- TASK TO COMPLETE
Return each line in the records below that includes "than".

______

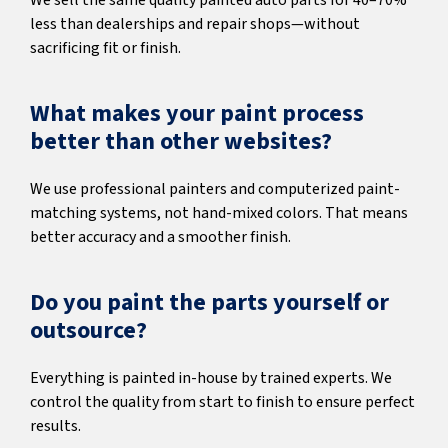
We sell the same quality painted auto parts for 40–70%
less than dealerships and repair shops—without
sacrificing fit or finish.
What makes your paint process
better than other websites?
We use professional painters and computerized paint-
matching systems, not hand-mixed colors. That means
better accuracy and a smoother finish.
Do you paint the parts yourself or
outsource?
Everything is painted in-house by trained experts. We
control the quality from start to finish to ensure perfect
results.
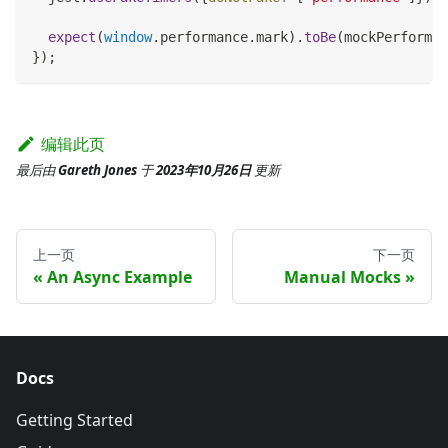
expect
(
window
.
performance
.
mark
)
.
toBe
(
mockPerforman
}
)
;
编辑此页
最后
由
Gareth Jones
于
2023年10月26日
更新
上一页
下一页
An Async Example
Manual Mocks
Docs
Getting Started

______

- TASK ANSWER
less than dealerships and repair shops—without
better than other websites?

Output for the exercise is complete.